This file has two resources, a cloudfront distribution for each of our S3 buckets.

resource "aws_cloudfront_distribution" "www_s3_distribution" {
    origin {
        domain_name = "www.markhughes.tech.s3-website.eu-west-2.amazonaws.com"
        origin_id = "S3-www.${var.bucket_name}"

        custom_origin_config {
            http_port = 80
            https_port = 443
            origin_protocol_policy = "http-only"
            origin_ssl_protocols = ["TLSv1", "TLSv1.1", "TLSv1.2"]
        }
    }

    enabled = true
    is_ipv6_enabled = true
    default_root_object = "index.html"

    aliases = ["www.${var.domain_name}"]

    custom_error_response {
        error_caching_min_ttl = 0
        error_code = 404
        response_code = 200
        response_page_path = "/404.html"
    }

    default_cache_behavior {
        allowed_methods = ["GET", "HEAD"]
        cached_methods = ["GET", "HEAD"]
        target_origin_id = "S3-www.${var.bucket_name}"

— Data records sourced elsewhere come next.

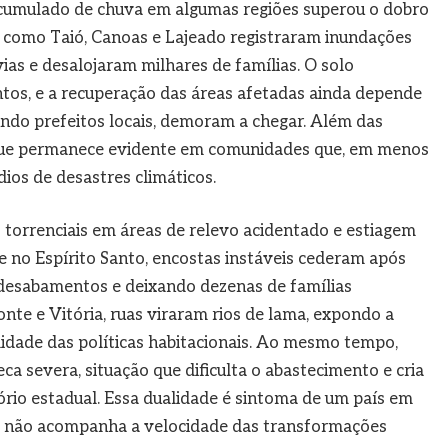
 acumulado de chuva em algumas regiões superou o dobro
s como Taió, Canoas e Lajeado registraram inundações
ias e desalojaram milhares de famílias. O solo
tos, e a recuperação das áreas afetadas ainda depende
undo prefeitos locais, demoram a chegar. Além das
 que permanece evidente em comunidades que, em menos
ios de desastres climáticos.
s torrenciais em áreas de relevo acidentado e estiagem
e no Espírito Santo, encostas instáveis cederam após
 desabamentos e deixando dezenas de famílias
onte e Vitória, ruas viraram rios de lama, expondo a
lidade das políticas habitacionais. Ao mesmo tempo,
ca severa, situação que dificulta o abastecimento e cria
ório estadual. Essa dualidade é sintoma de um país em
da não acompanha a velocidade das transformações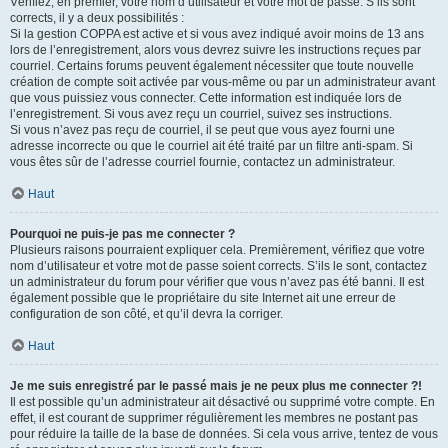
Vérifiez, en premier, votre nom d’utilisateur et votre mot de passe. S’ils sont
corrects, il y a deux possibilités :
Si la gestion COPPA est active et si vous avez indiqué avoir moins de 13 ans
lors de l’enregistrement, alors vous devrez suivre les instructions reçues par
courriel. Certains forums peuvent également nécessiter que toute nouvelle
création de compte soit activée par vous-même ou par un administrateur avant
que vous puissiez vous connecter. Cette information est indiquée lors de
l’enregistrement. Si vous avez reçu un courriel, suivez ses instructions.
Si vous n’avez pas reçu de courriel, il se peut que vous ayez fourni une
adresse incorrecte ou que le courriel ait été traité par un filtre anti-spam. Si
vous êtes sûr de l’adresse courriel fournie, contactez un administrateur.
Haut
Pourquoi ne puis-je pas me connecter ?
Plusieurs raisons pourraient expliquer cela. Premièrement, vérifiez que votre
nom d’utilisateur et votre mot de passe soient corrects. S’ils le sont, contactez
un administrateur du forum pour vérifier que vous n’avez pas été banni. Il est
également possible que le propriétaire du site Internet ait une erreur de
configuration de son côté, et qu’il devra la corriger.
Haut
Je me suis enregistré par le passé mais je ne peux plus me connecter ?!
Il est possible qu’un administrateur ait désactivé ou supprimé votre compte. En
effet, il est courant de supprimer régulièrement les membres ne postant pas
pour réduire la taille de la base de données. Si cela vous arrive, tentez de vous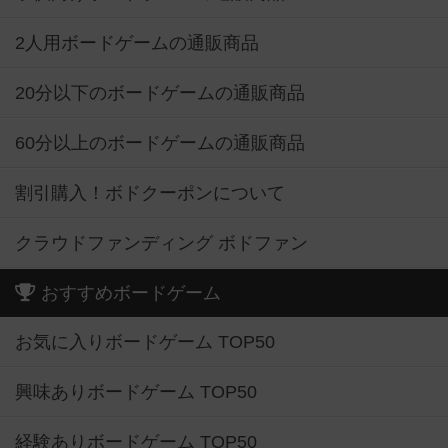
2人用ボードゲームの通販商品
20分以下のボードゲームの通販商品
60分以上のボードゲームの通販商品
割引購入！ボドクーポンについて
クラウドファンディング ボドファン
おすすめボードゲーム
お気に入りボードゲーム TOP50
興味ありボードゲーム TOP50
経験ありボードゲーム TOP50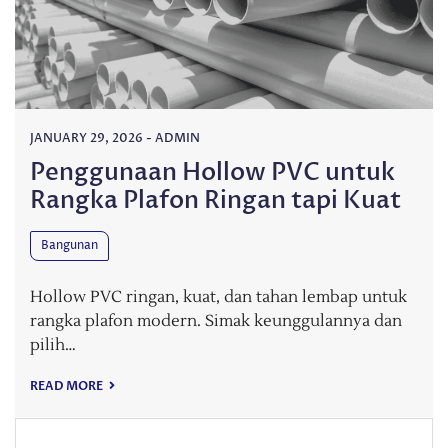
JANUARY 29, 2026
-
ADMIN
Penggunaan Hollow PVC untuk
Rangka Plafon Ringan tapi Kuat
Bangunan
Hollow PVC ringan, kuat, dan tahan lembap untuk
rangka plafon modern. Simak keunggulannya dan
pilih…
READ MORE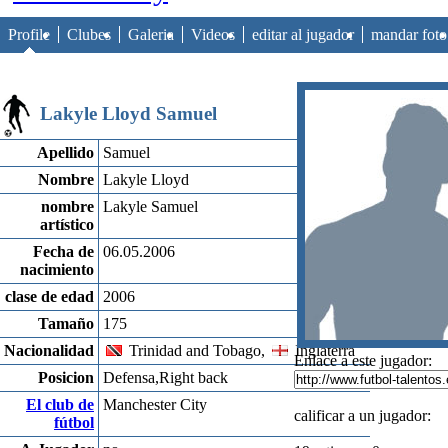
Profile
Clubes
Galeria
Videos
editar al jugador
mandar foto
Lakyle Lloyd Samuel
Apellido
Samuel
Nombre
Lakyle Lloyd
nombre
Lakyle Samuel
artístico
Fecha de
06.05.2006
nacimiento
clase de edad
2006
Tamaño
175
Nacionalidad
Trinidad and Tobago,
Inglaterra
Enlace a este jugador:
Posicion
Defensa,Right back
El club de
Manchester City
calificar a un jugador:
fútbol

        forwarded_values {
            query_string = false
            cookies {
                forward = "none"
            }
        }

      viewer_protocol_policy = "redirect-to-https"
      min_ttl = 31536000
      default_ttl = 31536000
      max_ttl = 31536000
      compress = true
    }

    restrictions {
        geo_restriction {
            restriction_type = "none"
        }
  }

  viewer_certificate {
    acm_certificate_arn = aws_acm_certificate_validation.cert_validation.certificate_arn
    ssl_support_method = "sni-only"
    minimum_protocol_version = "TLSv1.1_2016"
  }

  tags = var.common_tags
}

This is a big block, and a lot of the attributes are self explanatory so I won't explain all of them, and are mostly the same for both distributions so I'll just go over the first, but the key ones are as follows - origin: this specifies the domain name and ID of the origin server, which are the endpoint and a name for the www S3 bucket, respectively. - enabled: Whether the distribution is enabled to accept end user requests for content. - default_root_object: the objet you want cloudfront to return when a user requests the root URL - viewer_protocol_policy: This specifies the protocols that users can use to access the site. This effectively redirects http to https - restrictions: If you wanted to prevent users in a certain region from accessing your site, you could add restrictions here. I've gone with none. - viewer_certificate: This specifies the certificate you want to use with the distribution, we've specified the arn of the certificate we created in acm.tf

Route 53

The last bit of terraform code we have to create is for Route 53, this simply creates a hosted zone for your domain, and in there it creates records for your www and root domains, pointing them to their respective cloudfront distributions

resource "aws_route53_zone" "main" {
    name = var.domain_name
    tags = var.common_tags
}

resource "aws_route53_record" "root-a" {
    zone_id = aws_route53_zone.main.zone_id
    name = var.domain_name
    type = "A"

    alias {
        name = aws_cloudfront_distribution.root_s3_distribution.domain_name
        zone_id = aws_cloudfront_distribution.root_s3_distribution.hosted_zone_id
        evaluate_target_health = false
    }
}

resource "aws_route53_record" "www-a" {
    zone_id = aws_route53_zone.main.zone_id
    name = "www.${var.domain_name}"
    type = "A"

    alias {
        name = aws_cloudfront_distribution.www_s3_distribution.domain_name
        zone_id = aws_cloudfront_distribution.www_s3_distribution.hosted_zone_id
        evaluate_target_health = false
    }
}

The main zone just needs the domain name The individual records A records with aliases directing to the cloudfront distribution domain names.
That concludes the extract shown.